Papst. Satan, laßt mich der erste sein, als Papst muß ich wenigstens den Rang über ihn haben.

Satan. Merkt mir doch diese Menschen, ihr Teufel, und seht, wie sie euch beschämen! Papst, du hast es getan, da du meinem Leviathan zu Füßen fielst. Faust, wähle –

Faust trat hervor – die rasende Verzweiflung rollte sich in scheußlichen Zügen auf seiner Schattengestalt – er – wer kann den Frevel ausdrücken?

Alle Teufel bebten bei seinen Worten, und erstaunten über seine Vermessenheit. Seit der Entstehung der Hölle herrschte keine solche Stille in dem dunklen furchtbaren Reiche, der Wohnung ewigen Jammers, ewigen Geheuls. Faust unterbrach sie, und forderte den Satan zur Erfüllung seines Versprechens auf.
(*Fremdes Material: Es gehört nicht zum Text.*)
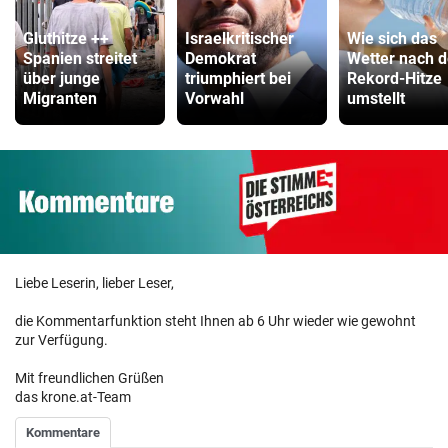
Gluthitze ++
Israelkritischer
Wie sich das
Spanien streitet
Demokrat
Wetter nach d
über junge
triumphiert bei
Rekord-Hitze
Migranten
Vorwahl
umstellt
Liebe Leserin, lieber Leser,
die Kommentarfunktion steht Ihnen ab 6 Uhr wieder wie gewohnt
zur Verfügung.
Mit freundlichen Grüßen
das krone.at-Team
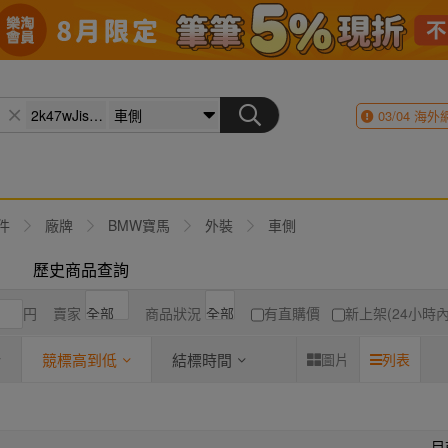
03/04
海外
件
廠牌
BMW寶馬
外裝
車側
歷史商品查詢
円
賣家
商品狀況
有直購價
新上架(24小時內
競標高到低
結標時間
圖片
列表
目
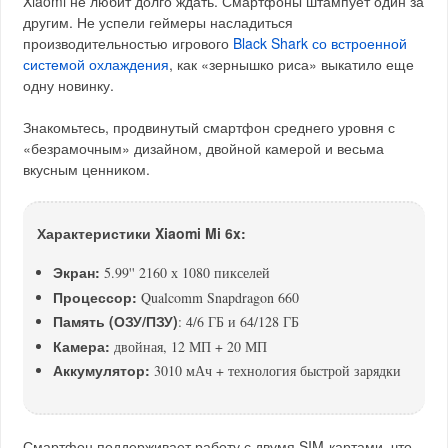
Xiaomi не любит долго ждать. Смартфоны штампует один за
другим. Не успели геймеры насладиться
производительностью игрового
Black Shark со встроенной
системой охлаждения
, как «зернышко риса» выкатило еще
одну новинку.
Знакомьтесь, продвинутый смартфон среднего уровня с
«безрамочным» дизайном, двойной камерой и весьма
вкусным ценником.
Характеристики Xiaomi Mi 6x:
Экран:
5.99'' 2160 х 1080 пикселей
Процессор:
Qualcomm Snapdragon 660
Память (ОЗУ/ПЗУ)
: 4/6 ГБ и 64/128 ГБ
Камера:
двойная, 12 МП + 20 МП
Аккумулятор:
3010 мАч + технология быстрой зарядки
Смартфон поддерживает работу с двумя SIM-картами, что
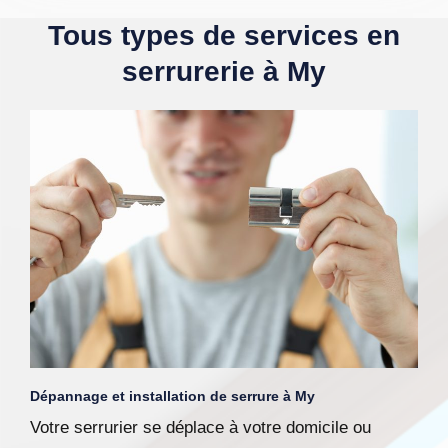
Tous types de services en
serrurerie à My
Dépannage et installation de serrure à My
Votre serrurier se déplace à votre domicile ou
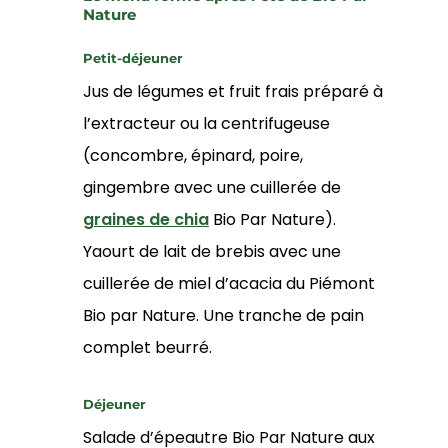
Nature
Petit-déjeuner
Jus de légumes et fruit frais préparé à
l’extracteur ou la centrifugeuse
(concombre, épinard, poire,
gingembre avec une cuillerée de
graines de chia
Bio Par Nature).
Yaourt de lait de brebis avec une
cuillerée de miel d’acacia du Piémont
Bio par Nature. Une tranche de pain
complet beurré.
Déjeuner
Salade d’épeautre Bio Par Nature aux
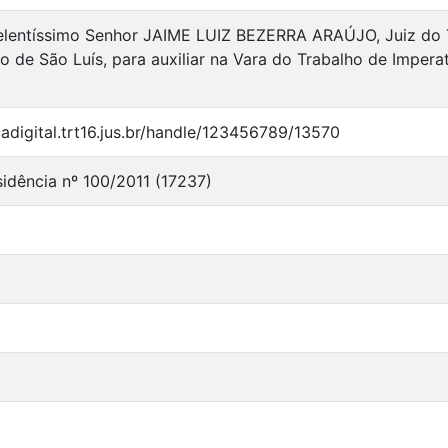
elentíssimo Senhor JAIME LUIZ BEZERRA ARAÚJO, Juiz do Tr
o de São Luís, para auxiliar na Vara do Trabalho de Imperat
ecadigital.trt16.jus.br/handle/123456789/13570
sidência nº 100/2011 (17237)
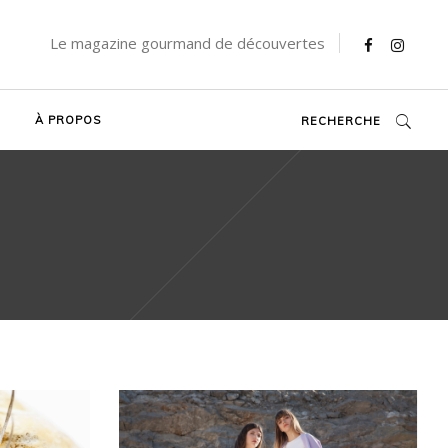
Le magazine gourmand de découvertes
À PROPOS
RECHERCHE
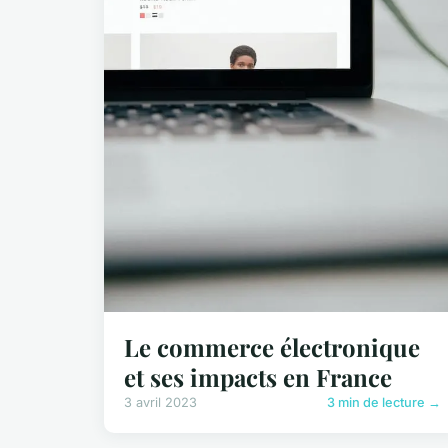
Le commerce électronique
et ses impacts en France
3 avril 2023
3 min de lecture →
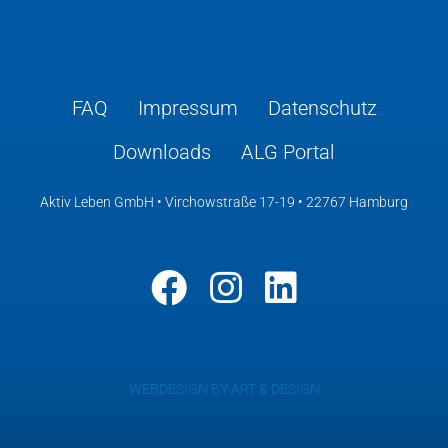
FAQ
Impressum
Datenschutz
Downloads
ALG Portal
Aktiv Leben GmbH • Virchowstraße 17-19 • 22767 Hamburg
WEBDESIGN BY ART & DESIGN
Satan. Tor, wie kannst du von mir erwarten, daß ich, der Herrscher der Hölle, dir mein Wort halten sollte, da man kein Beispiel hat, daß ein Fürst der Erde je sein Wort gehalten hätte, wenn er nichts dabei gewann. Wenn du vergessen kannst, daß du ein Mensch bist, so vergiß nicht, daß du vor dem Teufel stehst. Meine Teufel erblaßten bei deiner Verwegenheit, mein fester, unerschütterlicher Thron erbebte bei deinen vermeßnen Worten, und ich glaubte einen Seigerschlag, ich hätte zu viel gewagt. Fort, deine Gegenwart macht mich unruhig, und du beweisest, daß der Mensch mehr tun kann, als der Teufel ertragen kann. Zerrt ihn in den schrecklichsten Winkel der Hölle, dort schmachte er in düstrer Einsamkeit, und starre hin vor der Betrachtung seiner Taten und dieses Augenblicks, der nie zu versöhnen ist. Daß ihm kein Schatten nahe! Geh und schwebe allein und verloren, eingeschlossen zwischen ausgebrannten Klippen in dem Lande, wo keine Hoffnung, kein Trost und kein Schlaf wohnen. Nur im Vergangenen, im Bewußtsein deines Wahnsinns, und deines Frevels sollst du leben. Die Zukunft, die eure Eitelkeit und euer Stolz so gern ausschmücken, sei für dich nichts, als der schreckenvolle Gedanke: dein Dasein sei eine ewig fortlaufende Reihe einer unveränderlichen Qual, eines unveränderlichen, peinlichen Gefühl deines Selbsts. Nur ein einziges peinvolles Gefühl sollst du fühlen, nur einen einzigen peinvollen Gedanken denken. Es soll dir Genuß zu sein scheinen, diesen endlosen Schmerz nur mit einem andern wechseln zu können. An deiner Seele sollen ewig die Zweifel nagen, die dich in deinem Leben gequält haben, und nie soll sich dir eins der Rätsel enthüllen, um deren Auflösung du hier bist. Dies ist die peinlichste Strafe für einen Philosophen deiner Art, und ich habe sie vorzüglich meinen Schülern vorbehalten. Die Hölle ist voll von ihnen, und du hast den Samen zu größrer Bevölkerung meines Reichs ausgestreut. Reißt ihn weg, martert ihn! Faßt diesen Papst, und werft ihn in einen andern Winkel, in der Hölle ist ihresgleichen nicht.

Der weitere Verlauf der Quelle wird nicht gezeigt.